Your objective:
Every record needs to be repeated exactly; its pictures do not.

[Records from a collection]

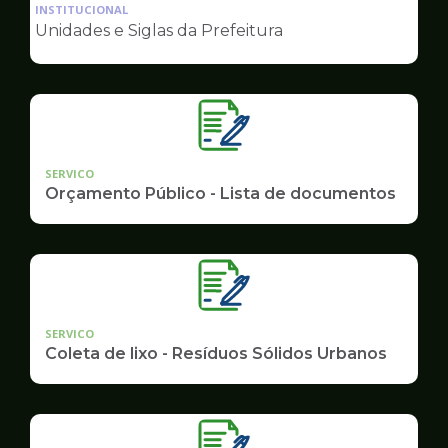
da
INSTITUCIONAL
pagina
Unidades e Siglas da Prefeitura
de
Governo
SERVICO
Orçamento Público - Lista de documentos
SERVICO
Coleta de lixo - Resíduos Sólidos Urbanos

Written response:
da
INSTITUCIONAL
pagina
Unidades e Siglas da Prefeitura
de
Governo
SERVICO
Orçamento Público - Lista de documentos
SERVICO
Coleta de lixo - Resíduos Sólidos Urbanos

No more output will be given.